Галузин встал, подошел к своему чемодану:
— Нет больше моей Настеньки...
Вынул из чемодана портрет в деревянной рамке:
— Вот все, что осталось...
На фотографии улыбалась, вскинув красивые, вразлет, «соболиные» брови, молодая женщина. Леонид видел ее однажды, когда был в гостях у Галузина перед самой войной. Правда, в тот вечер Настасья Васильевна больше пропадала на кухне. Но Леонид и тогда еще обратил внимание на ее длинные, изогнутые брови.

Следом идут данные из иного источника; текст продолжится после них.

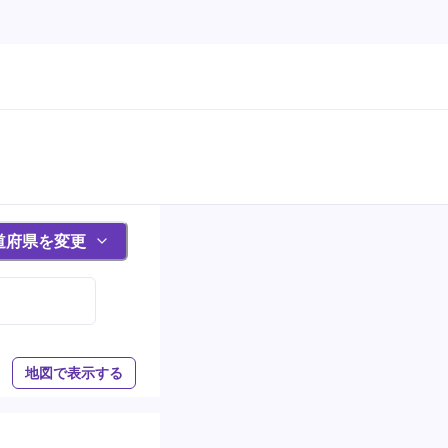
道府県を変更
地図で表示する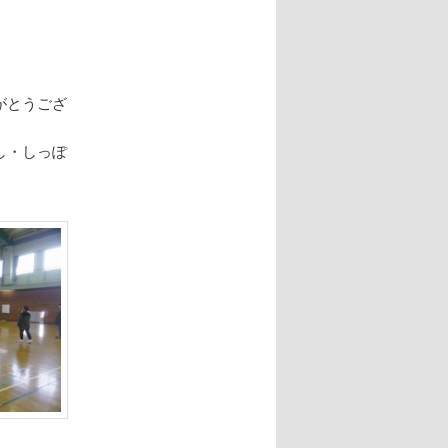
がとうござ
し・しっぽ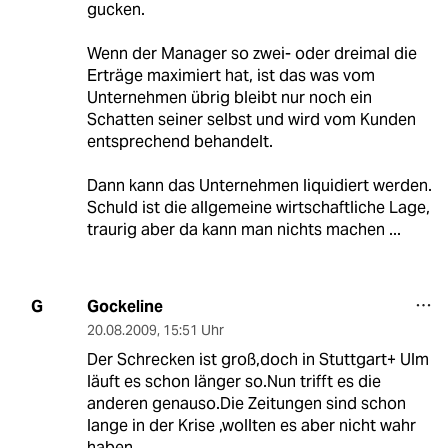
gucken.
Wenn der Manager so zwei- oder dreimal die
Erträge maximiert hat, ist das was vom
Unternehmen übrig bleibt nur noch ein
Schatten seiner selbst und wird vom Kunden
entsprechend behandelt.
Dann kann das Unternehmen liquidiert werden.
Schuld ist die allgemeine wirtschaftliche Lage,
traurig aber da kann man nichts machen ...
Gockeline
G
20.08.2009
,
15:51 Uhr
Der Schrecken ist groß,doch in Stuttgart+ Ulm
läuft es schon länger so.Nun trifft es die
anderen genauso.Die Zeitungen sind schon
lange in der Krise ,wollten es aber nicht wahr
haben.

— В феврале сорок второго... От дистрофии[18] — сказал Галузин. — Так-то вот... И Настеньки нет. И детей нет... Одно только... — Он вынул из чемодана тетрадь в коричневом коленкоровом переплете.
— Это что? — спросил Леонид.
— Рукопись. Мои мемуары, — сказал Галузин.
— Мемуары?! — Леонид удивился. Он и не знал, что «казак» пишет книгу. Вот так штука!
Заснули они уже под утро: Клавдия Тимофеевна — на единственной кровати, а мужчины — на полу.
Утром Галузин сразу же решительно заявил, что снова берет на себя обязанности тренера.
Кочетов посмотрел на него удивленно:
— Вы всерьез?
— Вполне...
— Смешно, — покачал головой Леонид — Неужели вы всерьез можете сейчас думать о настоящих систематических тренировках? Баттерфляй, соревнования, рекорды... Мне кажется, — все это было когда-то давным-давно... Война ведь! Мои товарищи кровь проливают, жизнь отдают... Да что там!.. А вы — тренировки! Смешно!